The outlook in the medium term seems to indicate a gradual recovery, with monetary policy continuing to show signs of expanding. In addition, the recent worsening of the international geopolitical scenario and the increase in uncertainty of the changes to the Eurozone economy suggest that these forecasts could be subject to a downturn.
Though growth in Spain is expected to slow in the coming years, lowering the strong position it currently holds in the Eurozone, and the unemployment rate remains high at around 20%, it continues to drive growth. This year Spain will be the developed economy with the highest growth this year, even ahead of the United States.
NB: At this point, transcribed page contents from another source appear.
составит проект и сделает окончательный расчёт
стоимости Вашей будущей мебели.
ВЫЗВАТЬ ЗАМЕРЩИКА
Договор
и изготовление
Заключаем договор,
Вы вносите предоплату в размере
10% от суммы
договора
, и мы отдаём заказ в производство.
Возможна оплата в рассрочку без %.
GDP will increase by 2.7%. And although the IMF has reduced its growth forecasts for all the main economies, Spain has seen the lowest adjustments, just one tenth of a per cent. It is worth noting that private consumption and residential construction are the two areas in which the greatest growth is forecast.
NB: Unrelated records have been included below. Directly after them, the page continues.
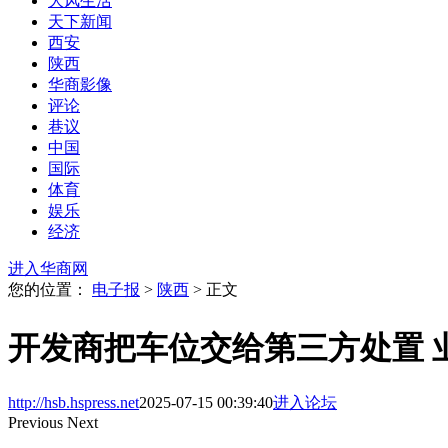
大风生活
天下新闻
西安
陕西
华商影像
评论
巷议
中国
国际
体育
娱乐
经济
进入华商网
您的位置：
电子报
>
陕西
> 正文
开发商把车位交给第三方处置 
http://hsb.hspress.net
2025-07-15 00:39:40
进入论坛
Previous
Next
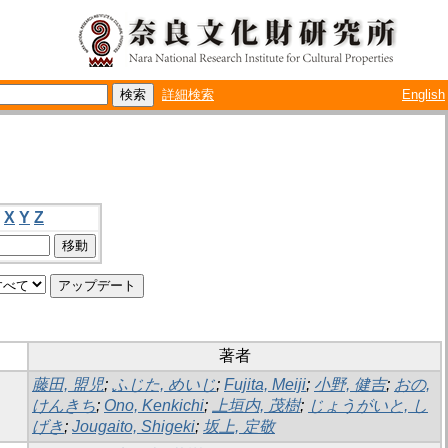
詳細検索
English
X
Y
Z
著者
藤田, 盟児
;
ふじた, めいじ
;
Fujita, Meiji
;
小野, 健吉
;
おの,
けんきち
;
Ono, Kenkichi
;
上垣内, 茂樹
;
じょうがいと, し
げき
;
Jougaito, Shigeki
;
坂上, 定敬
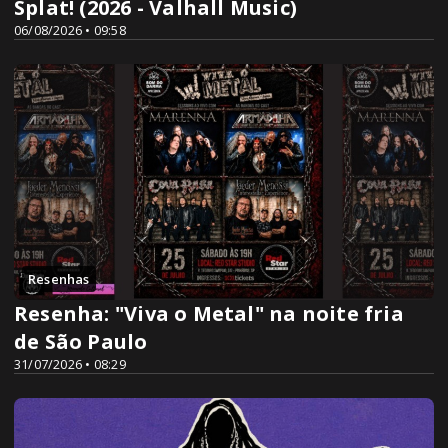
Splat! (2026 - Valhall Music)
06/08/2026 • 09:58
Resenhas
Resenha: "Viva o Metal" na noite fria
de São Paulo
31/07/2026 • 08:29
Nevertheless, political uncertainty continues to cast a shadow over Spain’s future. This is one of the factors of most concern to the IMF, in particular if this situation continues to drag out over time.
Madrid grew by 3.4% in 2015, with the service sector being one of the main drivers, in which there was increased job creation, while the construction sector also saw a considerable improvement growing by more than 4%.
The improvement in GDP has been driven by good household and business spending, which has, among other factors, improved financial terms and conditions. Household income in particular has been bolstered by the fall in oil prices, the increase in employment and, to a lesser extent, the introduction of various budgetary measures.
In terms of the job market, the increase in the number of workers affiliated to Social Security suggests that employment levels will continue to grow as in 2015. There has been a considerable fall in the unemployment rate in Community of Madrid, where it currently stands at 16.5%.
In terms of prices, the CPI is expected to fall to 0.1% in 2016. The first months of the year have seen the CPI return to negative year-on-year levels.
The Euribor is at an all time low, the Consumer Price Index and inflation have remained flat and the unchanging market activity rate in 2015, all contribute to a scenario that supports the continued recovery of the residential market in the medium-term.